### WHAT THIS TASK INVOLVES
Only an exact copy of the lines from the one containing "At what (x,y)" through the last line of the material below belongs in the answer, with no pictures.

### PROVIDED RECORDS
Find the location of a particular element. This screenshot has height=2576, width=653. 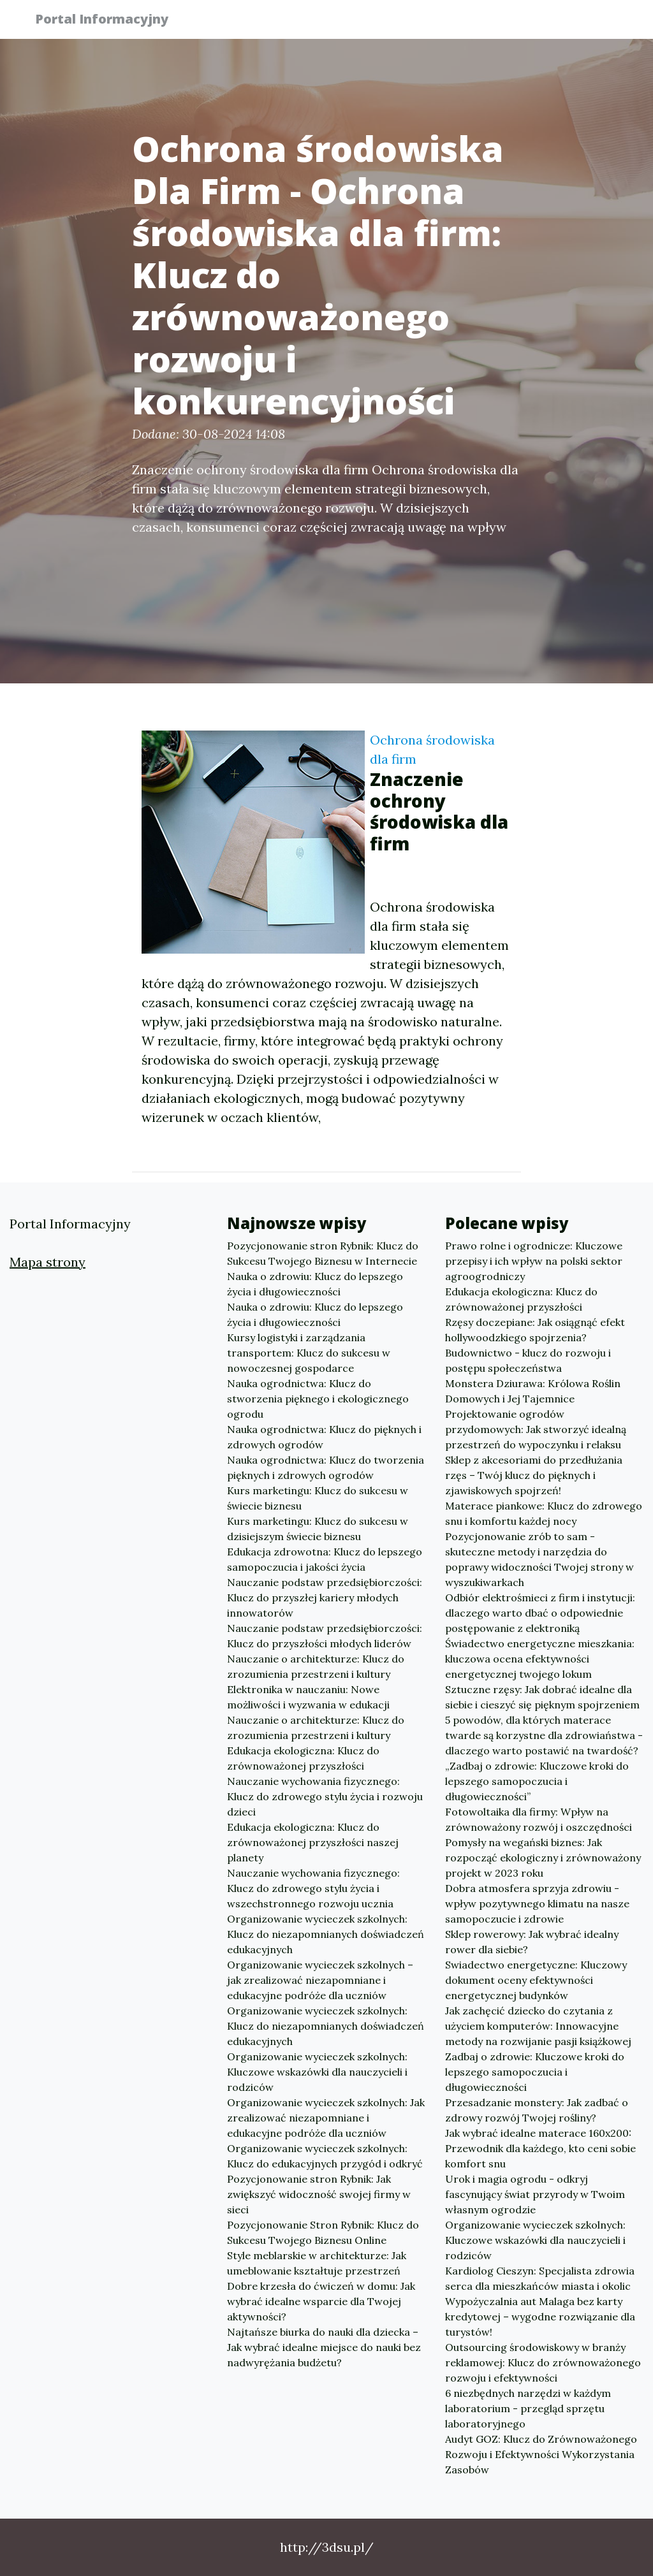

Jak wybrać idealne materace 160x200: Przewodnik dla każdego, kto ceni sobie komfort snu is located at coordinates (540, 2148).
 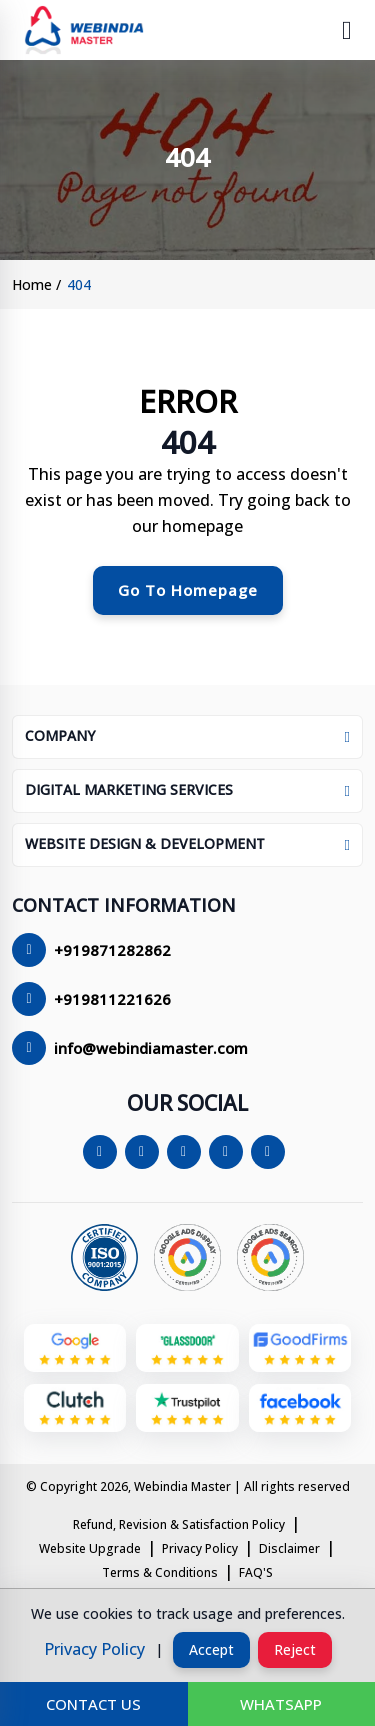 I want to click on [instagram], so click(x=188, y=1152).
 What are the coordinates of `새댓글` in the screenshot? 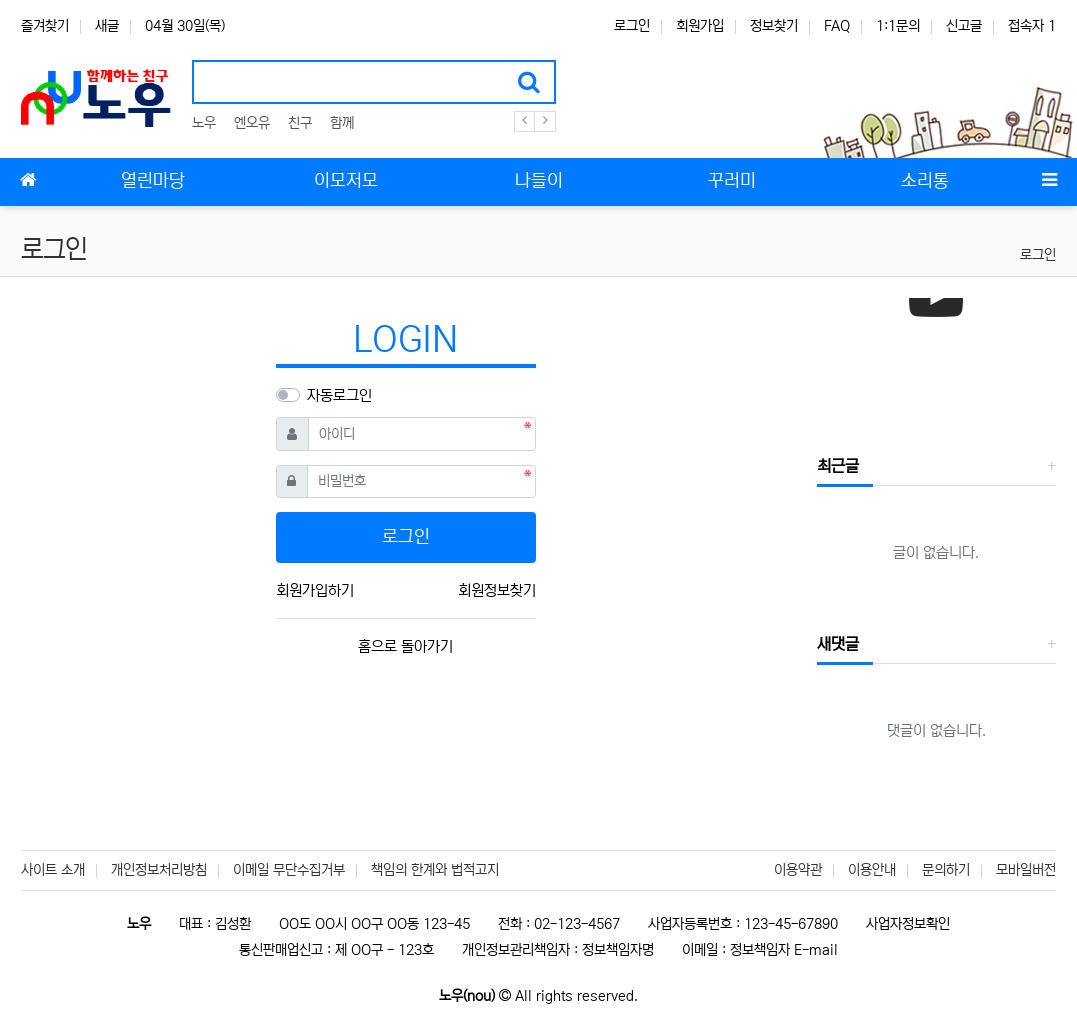 It's located at (838, 644).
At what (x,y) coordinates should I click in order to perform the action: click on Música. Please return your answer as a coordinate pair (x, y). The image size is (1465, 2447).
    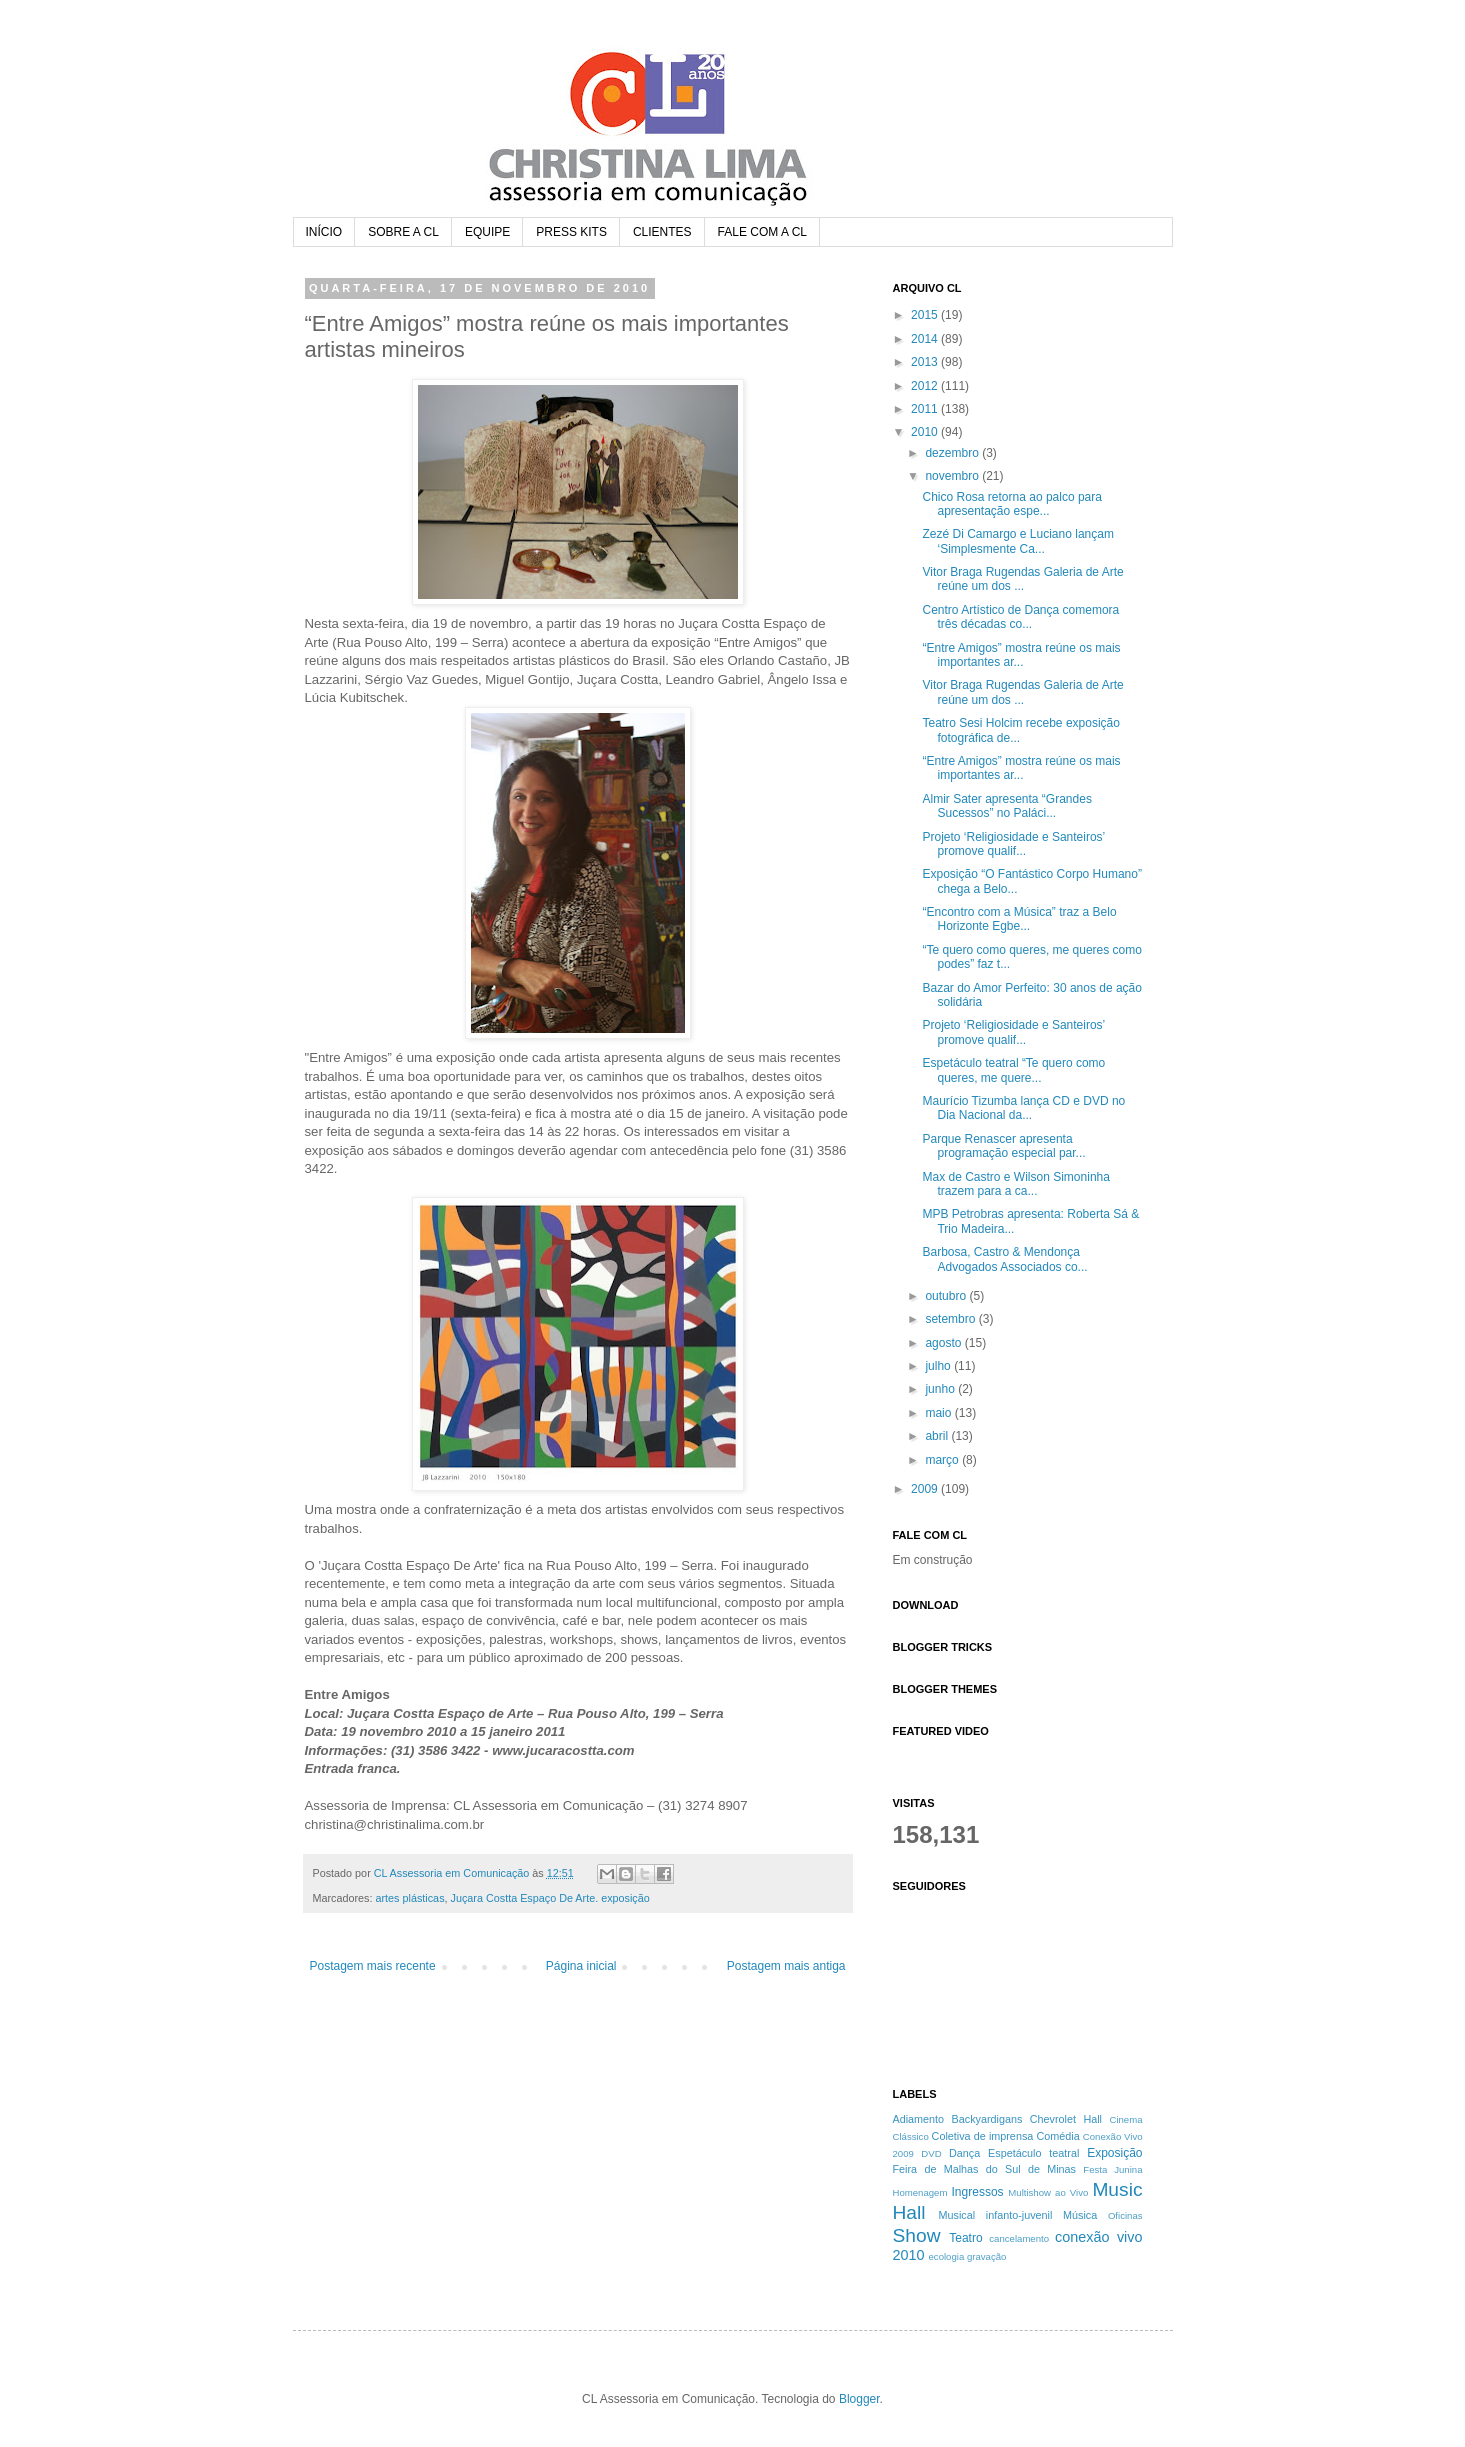
    Looking at the image, I should click on (1080, 2215).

### SOLVED EXERCISE
At what (x,y) coordinates should I click in order to perform the action: click on Música. Please return your answer as a coordinate pair (x, y). The image size is (1465, 2447).
    Looking at the image, I should click on (1080, 2215).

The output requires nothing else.